Exercise directions.
Any picture among the records should be left out, please; retype the rest exactly.

═══ Material supplied ═══

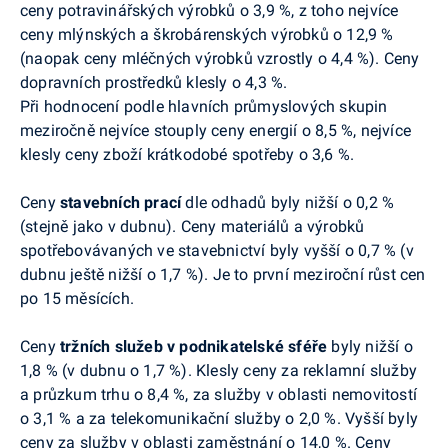
ceny potravinářských výrobků o 3,9 %, z toho nejvíce
ceny mlýnských a škrobárenských výrobků o 12,9 %
(naopak ceny mléčných výrobků vzrostly o 4,4 %). Ceny
dopravních prostředků klesly o 4,3 %.
Při hodnocení podle hlavních průmyslových skupin
meziročně nejvíce stouply ceny energií o 8,5 %, nejvíce
klesly ceny zboží krátkodobé spotřeby o 3,6 %.
Ceny
stavebních prací
dle odhadů byly nižší o 0,2 %
(stejně jako v dubnu). Ceny materiálů a výrobků
spotřebovávaných ve stavebnictví byly vyšší o 0,7 % (v
dubnu ještě nižší o 1,7 %). Je to první meziroční růst cen
po 15 měsících.
Ceny
tržních služeb v podnikatelské sféře
byly nižší o
1,8 % (v dubnu o 1,7 %). Klesly ceny za reklamní služby
a průzkum trhu o 8,4 %, za služby v oblasti nemovitostí
o 3,1 % a za telekomunikační služby o 2,0 %. Vyšší byly
ceny za služby v oblasti zaměstnání o 14,0 %. Ceny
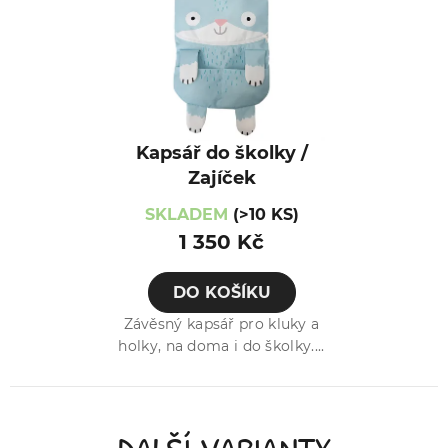
Kapsář do školky /
Zajíček
SKLADEM
(>10 KS)
1 350 Kč
DO KOŠÍKU
Závěsný kapsář pro kluky a
holky, na doma i do školky....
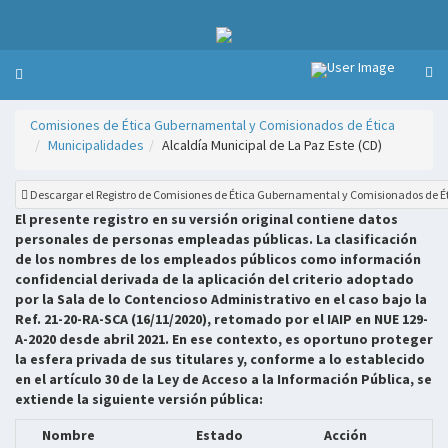
Comisiones de Ética Gubernamental y Comisionados de Ética
Municipalidades
Alcaldía Municipal de La Paz Este (CD)
Descargar el Registro de Comisiones de Ética Gubernamental y Comisionados de É
El presente registro en su versión original contiene datos
personales de personas empleadas públicas. La clasificación
de los nombres de los empleados públicos como información
confidencial derivada de la aplicación del criterio adoptado
por la Sala de lo Contencioso Administrativo en el caso bajo la
Ref. 21-20-RA-SCA (16/11/2020), retomado por el IAIP en NUE 129-
A-2020 desde abril 2021. En ese contexto, es oportuno proteger
la esfera privada de sus titulares y, conforme a lo establecido
en el artículo 30 de la Ley de Acceso a la Información Pública, se
extiende la siguiente versión pública:
Nombre
Estado
Acción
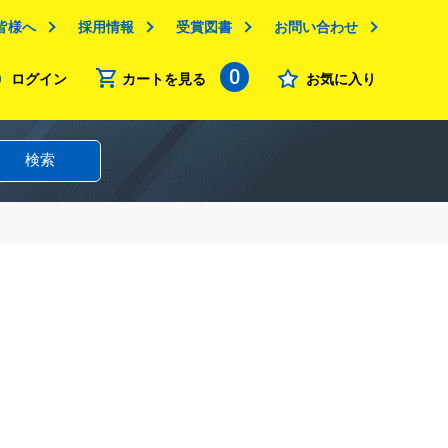
皆様へ
採用情報
受賞図書
お問い合わせ
0
ログイン
カートを見る
お気に入り
検索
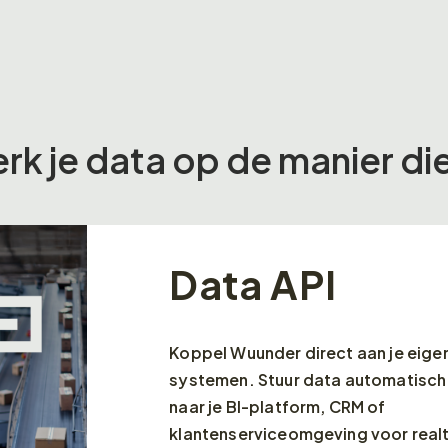
k je data op de manier die j
Data API
Koppel Wuunder direct aan je eige
systemen. Stuur data automatisch
naar je BI-platform, CRM of
klantenserviceomgeving voor real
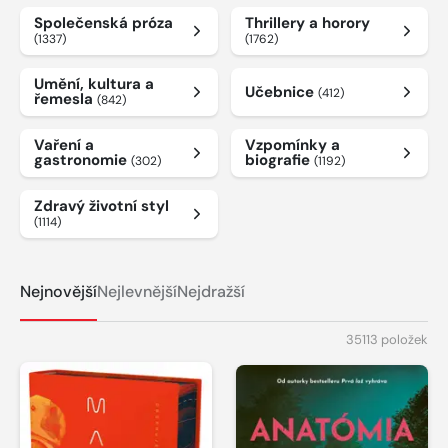
Společenská próza
Thrillery a horory
(1337)
(1762)
Umění, kultura a
Učebnice
(412)
řemesla
(842)
Vaření a
Vzpomínky a
gastronomie
biografie
(302)
(1192)
Zdravý životní styl
(1114)
Nejnovější
Nejlevnější
Nejdražší
35113 položek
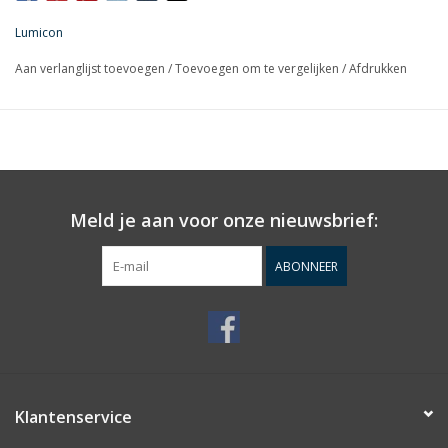
Thumbscrews. Also used as the quick-release knob for the
Lumicon
LS1055 Laser Pointer Bracket.
Aan verlanglijst toevoegen
/
Toevoegen om te vergelijken
/
Afdrukken
Meld je aan voor onze nieuwsbrief:
ABONNEER
Klantenservice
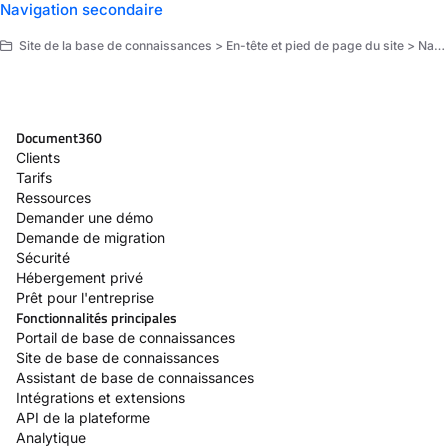
Navigation secondaire
Site de la base de connaissances > En-tête et pied de page du site > Navigation and layout
Document360
Clients
Tarifs
Ressources
Demander une démo
Demande de migration
Sécurité
Hébergement privé
Prêt pour l'entreprise
Fonctionnalités principales
Portail de base de connaissances
Site de base de connaissances
Assistant de base de connaissances
Intégrations et extensions
API de la plateforme
Analytique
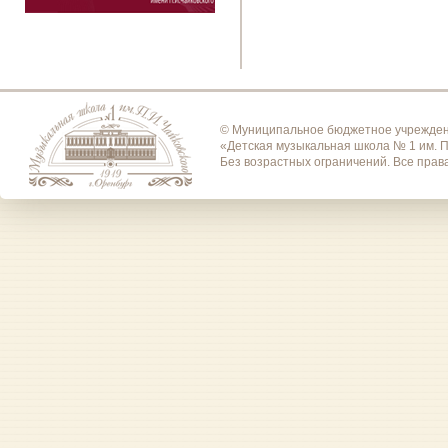
© Муниципальное бюджетное учрежден
«Детская музыкальная школа № 1 им. П
Без возрастных ограничений. Все пра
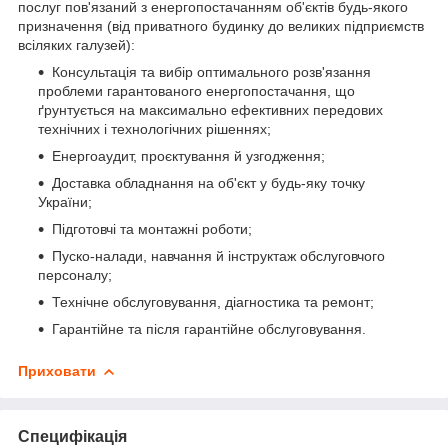
послуг пов'язаний з енергопостачанням об'єктів будь-якого
призначення (від приватного будинку до великих підприємств
всіляких галузей):
Консультація та вибір оптимального розв'язання
проблеми гарантованого енергопостачання, що
ґрунтується на максимально ефективних передових
технічних і технологічних рішеннях;
Енергоаудит, проєктування й узгодження;
Доставка обладнання на об'єкт у будь-яку точку
України;
Підготовчі та монтажні роботи;
Пуско-налади, навчання й інструктаж обслуговчого
персоналу;
Технічне обслуговування, діагностика та ремонт;
Гарантійне та після гарантійне обслуговування.
Приховати
Специфікація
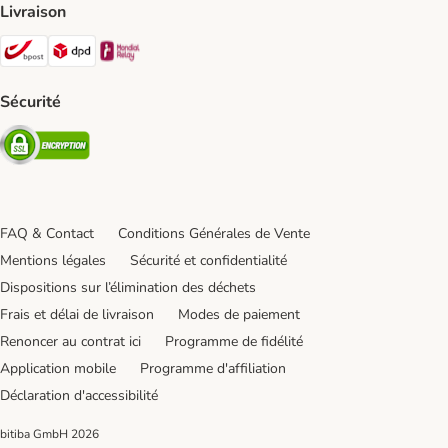
Livraison
Bpost Shipping Method
DPD Shipping Method
Mondial relay Shipping Method
Sécurité
Security
FAQ & Contact
Conditions Générales de Vente
Mentions légales
Sécurité et confidentialité
Dispositions sur l’élimination des déchets
Frais et délai de livraison
Modes de paiement
Renoncer au contrat ici
Programme de fidélité
Application mobile
Programme d'affiliation
Déclaration d'accessibilité
bitiba GmbH
2026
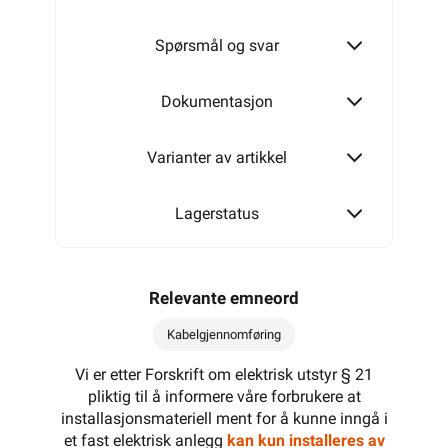
Spørsmål og svar
Dokumentasjon
Varianter av artikkel
Lagerstatus
Relevante emneord
Kabelgjennomføring
Vi er etter Forskrift om elektrisk utstyr § 21
pliktig til å informere våre forbrukere at
installasjonsmateriell ment for å kunne inngå i
et fast elektrisk anlegg
kan kun installeres av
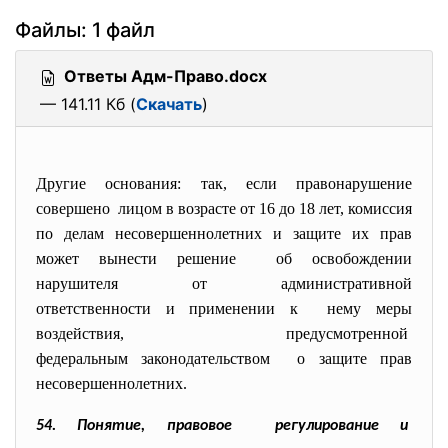
Файлы: 1 файл
Ответы Адм-Право.docx
— 141.11 Кб (
Скачать
)
Другие основания: так, если правонарушение
совершено лицом в возрасте от 16 до 18 лет, комиссия
по делам несовершеннолетних и защите их прав
может вынести решение об освобождении
нарушителя от административной
ответственности и применении к нему меры
воздействия, предусмотренной
федеральным законодательством о защите прав
несовершеннолетних.
54. Понятие, правовое регулирование и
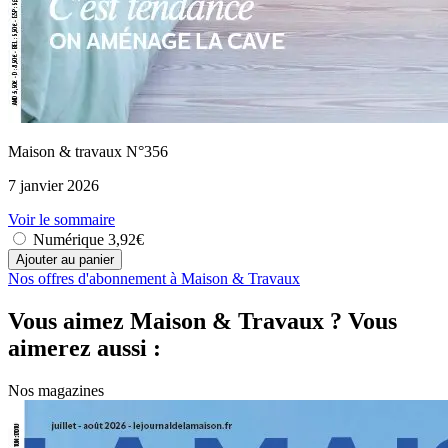
Maison & travaux N°356
7 janvier 2026
Voir le sommaire
Numérique
3,92€
Nos offres d'abonnement à Maison & Travaux
Vous aimez Maison & Travaux ? Vous
aimerez aussi :
Nos magazines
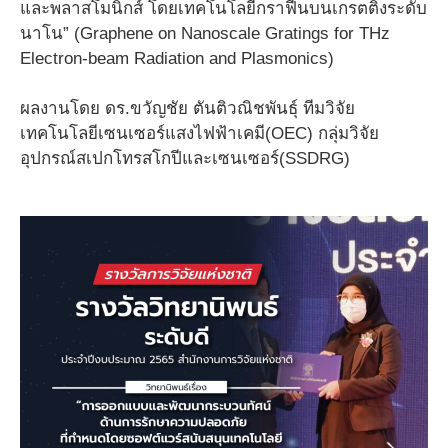
และพลาสโมนิกส์ โดยเทคโนโลยีกราฟีนบนเกรตติ้งระดับ
นาโน” (Graphene on Nanoscale Gratings for THz
Electron-beam Radiation and Plasmonics)
ผลงานโดย ดร.ขวัญชัย ตันติวณิชพันธุ์ ทีมวิจัย
เทคโนโลยีเซนเซอร์แสงไฟฟ้าเคมี(OEC) กลุ่มวิจัย
อุปกรณ์สเปกโทรสโกปีและเซนเซอร์(SSDRG)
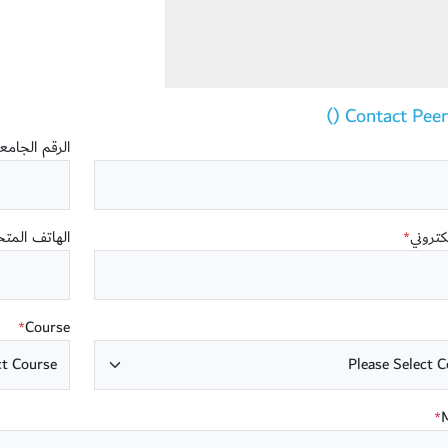
Contact Peer T
الرقم الجام
لكتروني
الهاتف المت
*
Course
*
*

═══

Result.
ceny potravinářských výrobků o 3,9 %, z toho nejvíce
ceny mlýnských a škrobárenských výrobků o 12,9 %
(naopak ceny mléčných výrobků vzrostly o 4,4 %). Ceny
dopravních prostředků klesly o 4,3 %.
Při hodnocení podle hlavních průmyslových skupin
meziročně nejvíce stouply ceny energií o 8,5 %, nejvíce
klesly ceny zboží krátkodobé spotřeby o 3,6 %.
Ceny
stavebních prací
dle odhadů byly nižší o 0,2 %
(stejně jako v dubnu). Ceny materiálů a výrobků
spotřebovávaných ve stavebnictví byly vyšší o 0,7 % (v
dubnu ještě nižší o 1,7 %). Je to první meziroční růst cen
po 15 měsících.
Ceny
tržních služeb v podnikatelské sféře
byly nižší o
1,8 % (v dubnu o 1,7 %). Klesly ceny za reklamní služby
a průzkum trhu o 8,4 %, za služby v oblasti nemovitostí
o 3,1 % a za telekomunikační služby o 2,0 %. Vyšší byly
ceny za služby v oblasti zaměstnání o 14,0 %. Ceny
Kapsář do školky /
Zajíček
SKLADEM
(>10 KS)
1 350 Kč
DO KOŠÍKU
Závěsný kapsář pro kluky a
holky, na doma i do školky....
Comisiones de Ética Gubernamental y Comisionados de Ética
Municipalidades
Alcaldía Municipal de La Paz Este (CD)
Descargar el Registro de Comisiones de Ética Gubernamental y Comisionados de É
El presente registro en su versión original contiene datos
personales de personas empleadas públicas. La clasificación
de los nombres de los empleados públicos como información
confidencial derivada de la aplicación del criterio adoptado
por la Sala de lo Contencioso Administrativo en el caso bajo la
Ref. 21-20-RA-SCA (16/11/2020), retomado por el IAIP en NUE 129-
A-2020 desde abril 2021. En ese contexto, es oportuno proteger
la esfera privada de sus titulares y, conforme a lo establecido
en el artículo 30 de la Ley de Acceso a la Información Pública, se
extiende la siguiente versión pública:
Nombre
Estado
Acción
皆様へ
採用情報
受賞図書
お問い合わせ
0
ログイン
カートを見る
お気に入り
検索
k je data op de manier die j
Data API
Koppel Wuunder direct aan je eige
systemen. Stuur data automatisch
naar je BI-platform, CRM of
klantenserviceomgeving voor real
Společenská próza
Thrillery a horory
(1337)
(1762)
Umění, kultura a
Učebnice
(412)
řemesla
(842)
Vaření a
Vzpomínky a
gastronomie
biografie
(302)
(1192)
Zdravý životní styl
(1114)
Nejnovější
Nejlevnější
Nejdražší
35113 položek
Thumbscrews. Also used as the quick-release knob for the
Lumicon
LS1055 Laser Pointer Bracket.
Aan verlanglijst toevoegen
/
Toevoegen om te vergelijken
/
Afdrukken
Meld je aan voor onze nieuwsbrief:
ABONNEER
Klantenservice
Navigation secondaire
Site de la base de connaissances > En-tête et pied de page du site > Navigation and layout
Document360
Clients
Tarifs
Ressources
Demander une démo
Demande de migration
Sécurité
Hébergement privé
Prêt pour l'entreprise
Fonctionnalités principales
Portail de base de connaissances
Site de base de connaissances
Assistant de base de connaissances
Intégrations et extensions
API de la plateforme
Analytique
© Муниципальное бюджетное учрежден
«Детская музыкальная школа № 1 им. П
Без возрастных ограничений. Все пра
послуг пов'язаний з енергопостачанням об'єктів будь-якого
призначення (від приватного будинку до великих підприємств
всіляких галузей):
Консультація та вибір оптимального розв'язання
проблеми гарантованого енергопостачання, що
ґрунтується на максимально ефективних передових
технічних і технологічних рішеннях;
Енергоаудит, проєктування й узгодження;
Доставка обладнання на об'єкт у будь-яку точку
України;
Підготовчі та монтажні роботи;
Пуско-налади, навчання й інструктаж обслуговчого
персоналу;
Технічне обслуговування, діагностика та ремонт;
Гарантійне та після гарантійне обслуговування.
Приховати
Специфікація
Livraison
Bpost Shipping Method
DPD Shipping Method
Mondial relay Shipping Method
Sécurité
Security
FAQ & Contact
Conditions Générales de Vente
Mentions légales
Sécurité et confidentialité
Dispositions sur l’élimination des déchets
Frais et délai de livraison
Modes de paiement
Renoncer au contrat ici
Programme de fidélité
Application mobile
Programme d'affiliation
Déclaration d'accessibilité
bitiba GmbH
2026
Spørsmål og svar
Dokumentasjon
Varianter av artikkel
Lagerstatus
Relevante emneord
Kabelgjennomføring
Vi er etter Forskrift om elektrisk utstyr § 21
pliktig til å informere våre forbrukere at
installasjonsmateriell ment for å kunne inngå i
et fast elektrisk anlegg
kan kun installeres av
Файлы: 1 файл
Ответы Адм-Право.docx
— 141.11 Кб (
Скачать
)
Другие основания: так, если правонарушение
совершено лицом в возрасте от 16 до 18 лет, комиссия
по делам несовершеннолетних и защите их прав
может вынести решение об освобождении
нарушителя от административной
ответственности и применении к нему меры
воздействия, предусмотренной
федеральным законодательством о защите прав
несовершеннолетних.
54. Понятие, правовое регулирование и
Maison & travaux N°356
7 janvier 2026
Voir le sommaire
Numérique
3,92€
Nos offres d'abonnement à Maison & Travaux
Vous aimez Maison & Travaux ? Vous
aimerez aussi :
Nos magazines
และพลาสโมนิกส์ โดยเทคโนโลยีกราฟีนบนเกรตติ้งระดับ
นาโน” (Graphene on Nanoscale Gratings for THz
Electron-beam Radiation and Plasmonics)
ผลงานโดย ดร.ขวัญชัย ตันติวณิชพันธุ์ ทีมวิจัย
เทคโนโลยีเซนเซอร์แสงไฟฟ้าเคมี(OEC) กลุ่มวิจัย
อุปกรณ์สเปกโทรสโกปีและเซนเซอร์(SSDRG)
Contact Peer T
الرقم الجام
لكتروني
الهاتف المت
*
Course
*
*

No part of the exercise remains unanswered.